» **Problem description**:
Below are records; work out how many of their lines hold the string "Diego" and give that number alone.

» **Information supplied**:
Start of Block

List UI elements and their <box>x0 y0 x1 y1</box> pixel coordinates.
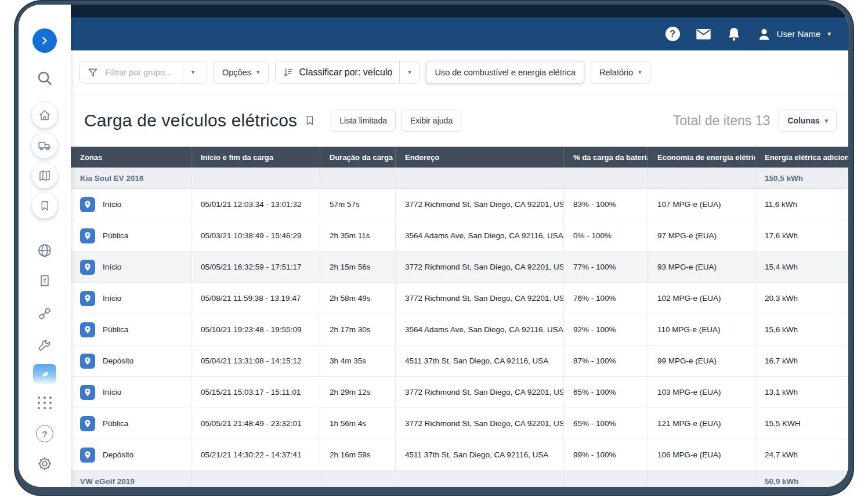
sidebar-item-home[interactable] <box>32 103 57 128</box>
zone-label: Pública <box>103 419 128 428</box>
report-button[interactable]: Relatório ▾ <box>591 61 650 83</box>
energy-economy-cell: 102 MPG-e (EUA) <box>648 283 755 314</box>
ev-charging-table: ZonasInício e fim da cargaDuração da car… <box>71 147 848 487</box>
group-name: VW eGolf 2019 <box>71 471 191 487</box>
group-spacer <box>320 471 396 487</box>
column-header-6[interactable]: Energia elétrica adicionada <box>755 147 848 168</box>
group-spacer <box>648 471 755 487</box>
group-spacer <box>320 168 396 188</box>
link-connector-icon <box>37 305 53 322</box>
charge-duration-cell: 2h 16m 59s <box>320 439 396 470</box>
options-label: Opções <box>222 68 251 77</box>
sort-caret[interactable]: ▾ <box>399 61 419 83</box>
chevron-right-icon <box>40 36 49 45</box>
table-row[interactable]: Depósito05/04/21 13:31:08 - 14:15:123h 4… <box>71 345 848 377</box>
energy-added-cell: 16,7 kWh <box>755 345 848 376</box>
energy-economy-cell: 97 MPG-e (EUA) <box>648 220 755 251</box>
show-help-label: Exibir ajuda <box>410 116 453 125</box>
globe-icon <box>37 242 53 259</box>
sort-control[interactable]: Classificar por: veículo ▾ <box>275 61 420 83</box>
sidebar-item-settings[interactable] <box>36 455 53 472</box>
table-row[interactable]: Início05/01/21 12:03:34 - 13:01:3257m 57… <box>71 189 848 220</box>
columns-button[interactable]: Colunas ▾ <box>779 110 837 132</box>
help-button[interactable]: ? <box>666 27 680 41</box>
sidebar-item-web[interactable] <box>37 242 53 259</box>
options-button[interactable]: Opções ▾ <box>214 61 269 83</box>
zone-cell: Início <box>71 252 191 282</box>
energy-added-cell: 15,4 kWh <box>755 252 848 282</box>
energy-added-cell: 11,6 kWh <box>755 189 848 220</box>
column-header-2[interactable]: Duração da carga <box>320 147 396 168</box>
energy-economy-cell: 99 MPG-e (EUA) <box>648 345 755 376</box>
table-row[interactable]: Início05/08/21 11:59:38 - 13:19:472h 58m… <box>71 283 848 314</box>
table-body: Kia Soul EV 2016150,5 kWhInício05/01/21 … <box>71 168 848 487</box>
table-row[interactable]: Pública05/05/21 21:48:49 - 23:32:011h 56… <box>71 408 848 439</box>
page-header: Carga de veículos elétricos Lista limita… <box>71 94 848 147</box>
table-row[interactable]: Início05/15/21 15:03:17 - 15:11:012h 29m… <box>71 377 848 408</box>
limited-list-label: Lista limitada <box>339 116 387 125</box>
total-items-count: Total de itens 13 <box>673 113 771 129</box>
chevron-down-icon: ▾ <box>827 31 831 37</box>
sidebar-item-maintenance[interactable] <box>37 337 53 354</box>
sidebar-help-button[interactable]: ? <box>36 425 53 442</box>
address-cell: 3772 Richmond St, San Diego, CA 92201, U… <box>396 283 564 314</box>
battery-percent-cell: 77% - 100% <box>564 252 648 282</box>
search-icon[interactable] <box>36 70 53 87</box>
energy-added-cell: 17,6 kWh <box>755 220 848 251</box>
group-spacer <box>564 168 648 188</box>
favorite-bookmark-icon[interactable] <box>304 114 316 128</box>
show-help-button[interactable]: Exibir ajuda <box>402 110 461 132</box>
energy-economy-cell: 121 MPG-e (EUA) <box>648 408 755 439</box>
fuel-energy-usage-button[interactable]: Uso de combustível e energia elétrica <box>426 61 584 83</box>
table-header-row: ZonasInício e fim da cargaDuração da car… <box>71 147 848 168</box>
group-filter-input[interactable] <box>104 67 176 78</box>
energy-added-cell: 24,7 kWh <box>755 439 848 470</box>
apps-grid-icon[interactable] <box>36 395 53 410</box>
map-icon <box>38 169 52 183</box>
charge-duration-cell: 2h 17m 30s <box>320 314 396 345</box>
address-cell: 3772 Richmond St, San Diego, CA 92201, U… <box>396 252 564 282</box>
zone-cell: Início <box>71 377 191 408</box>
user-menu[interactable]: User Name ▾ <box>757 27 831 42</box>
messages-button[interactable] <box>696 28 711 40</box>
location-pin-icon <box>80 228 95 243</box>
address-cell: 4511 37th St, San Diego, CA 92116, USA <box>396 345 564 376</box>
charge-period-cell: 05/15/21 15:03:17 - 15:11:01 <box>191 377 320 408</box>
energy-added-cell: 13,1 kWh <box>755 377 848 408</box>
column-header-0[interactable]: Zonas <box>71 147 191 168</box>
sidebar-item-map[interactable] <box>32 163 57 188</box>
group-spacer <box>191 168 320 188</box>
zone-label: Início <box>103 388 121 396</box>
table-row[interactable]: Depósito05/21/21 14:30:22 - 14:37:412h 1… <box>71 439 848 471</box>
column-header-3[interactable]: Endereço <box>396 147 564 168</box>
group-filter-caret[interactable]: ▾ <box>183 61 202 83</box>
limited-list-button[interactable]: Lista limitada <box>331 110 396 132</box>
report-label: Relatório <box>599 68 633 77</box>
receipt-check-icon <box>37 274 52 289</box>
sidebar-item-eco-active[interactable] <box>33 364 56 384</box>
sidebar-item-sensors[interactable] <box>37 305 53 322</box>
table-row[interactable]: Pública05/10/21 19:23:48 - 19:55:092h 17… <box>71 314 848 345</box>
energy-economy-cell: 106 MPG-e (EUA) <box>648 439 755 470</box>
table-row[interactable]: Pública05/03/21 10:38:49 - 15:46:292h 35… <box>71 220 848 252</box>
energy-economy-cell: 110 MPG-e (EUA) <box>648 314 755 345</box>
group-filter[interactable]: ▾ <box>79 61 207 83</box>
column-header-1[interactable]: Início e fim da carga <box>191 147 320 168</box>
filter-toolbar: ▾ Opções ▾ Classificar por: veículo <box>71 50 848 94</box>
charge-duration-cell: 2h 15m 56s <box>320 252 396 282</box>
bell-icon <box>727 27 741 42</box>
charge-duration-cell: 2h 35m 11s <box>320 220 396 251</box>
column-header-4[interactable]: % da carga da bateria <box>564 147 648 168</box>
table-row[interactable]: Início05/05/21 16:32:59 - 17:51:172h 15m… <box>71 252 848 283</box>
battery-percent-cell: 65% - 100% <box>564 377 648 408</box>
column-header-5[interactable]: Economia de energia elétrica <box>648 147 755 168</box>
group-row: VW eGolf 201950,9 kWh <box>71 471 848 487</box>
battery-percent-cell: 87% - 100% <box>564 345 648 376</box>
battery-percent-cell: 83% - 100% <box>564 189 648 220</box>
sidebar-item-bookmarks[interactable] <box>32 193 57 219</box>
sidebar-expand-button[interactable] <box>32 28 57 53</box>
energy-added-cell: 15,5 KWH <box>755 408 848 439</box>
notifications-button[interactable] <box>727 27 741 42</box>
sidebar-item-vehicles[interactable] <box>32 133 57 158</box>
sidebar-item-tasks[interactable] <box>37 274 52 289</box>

End of Block

» **Problem solution**:
3